Football has increasingly become “family friendly” entertainment, consequently rights should be (re)distributed equitably. Here, safety must be the top priority. The game’s authorities should be responsive to football fans’ characteristics, including the tendency for mass gatherings and established rivalries as is exemplified in major footballing leagues around the world. Profit maximisation, including media ratings and ticket sales, must be revisited. Midday kick-off times and below capacity ticket sales are some alternatives. FIFA has advised against the use of tear gas inside stadiums. The Hillsborough disaster brought about regulatory changes for safety inside stadiums and those in control of large crowds. One of the fiercest footballing derbies in world football, Celtic and Rangers, has shifted the kick-off time from evening to midday to prevent potential violence between supporters in Glasgow.

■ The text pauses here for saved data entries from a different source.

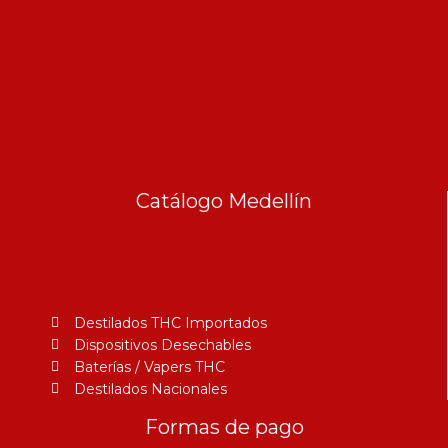
Catálogo Medellín
Destilados THC Importados
Dispositivos Desechables
Baterías / Vapers THC
Destilados Nacionales
Formas de pago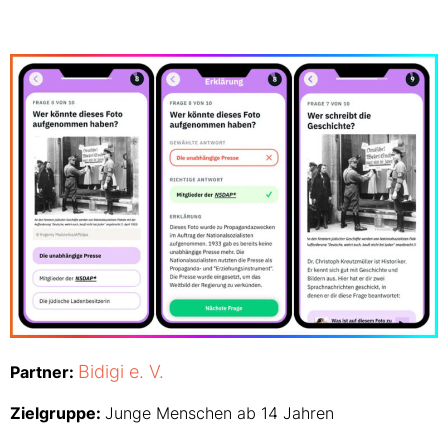
Bidigi e. V.
Partner:
Zielgruppe:
Junge Menschen ab 14 Jahren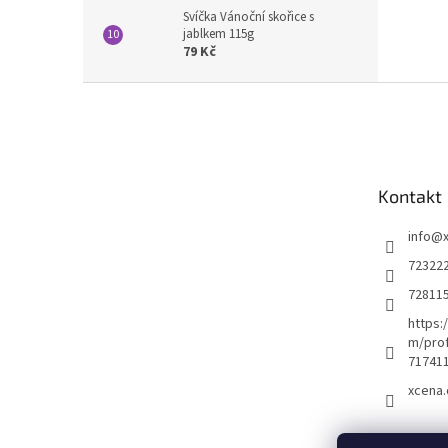
Svíčka Vánoční skořice s
jablkem 115g
79 Kč
Z
á
p
a
t
Kontakt
í
info
@
72322
72811
https:
m/prof
71741
xcena.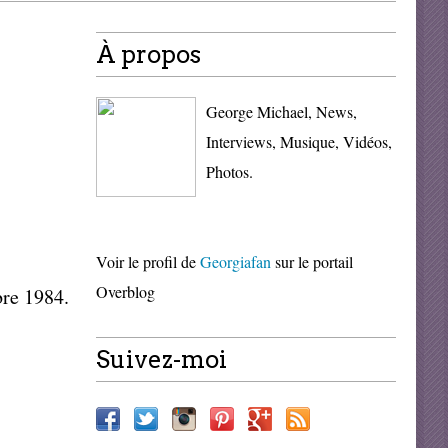
À propos
George Michael, News,
Interviews, Musique, Vidéos,
Photos.
Voir le profil de
Georgiafan
sur le portail
Overblog
re 1984.
Suivez-moi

Lastly, representation of supporters is key to reforming footballing structures in Indonesia, liberating the code from the current oligarchical system. Supporters, as active citizens, are the counter to the “violence” narrative. Instead of frequently attaching the term “hooligan” to supporters in media coverage, other roles taken by supporters as active citizens, such as anti-racism activism (hoomanity-hooligan for humanity from IG @bdgsupporteralliance) and resistance to oppression (football fans enemy from IG @makassarsupporter.collective), should be voiced, especially in everyday discourse. The idea of hoomanity shifts the image from brutal to caring hooligan, successfully inviting supporters to participate in fundraising to face the initial pandemic (e.g., distributiing hand soap and hand sanitizer) and providing aid for flood victims in the area. Their engagement shows camaraderie among supporters across Indonesia dealing with Kanjuruhan tragedy. The message reminds supporters that their enemies are not supporters of rival team. Yet, their “true enemies” are dictatorial police forces, a broken PSSI, as well as management and capital holders, that degenerate the team(s) and the essential meaning of football.

Removing and dismissing some officials, such as the police officers who fired tear gas, is not a silver bullet, as it only tackles the symptoms and not the root cause of the chaotic structure of Indonesian football. The configuration of Indonesian football is problematic, reflecting the Indonesian democracy moving from stagnation to regression. Commercialisation and politicisation of football establishes a pseudo-modern football with corrupt mismanagement. However, mediatisation provides opportunities of media manifold for football supporters as the victims to create and construct the meaning of their environment (e.g., supporter not customer from IG @bdgsupporteralliance and how poor management performance unfolded from IG @frontlineboys33). From the above stories, football fans communities construct their mediatised world, from in-person literacy, information sharing and networking on various digital platforms (e.g., WhatsApp, Twitter, Instagram, and, mediated communication coverage, to performing offline activism. While supporters work to create the football culture from below, authorities ought to take major steps, including recognition, rights redistribution and representation, to create a football system from above in which it desists from slaying the golden goose through systematic violence.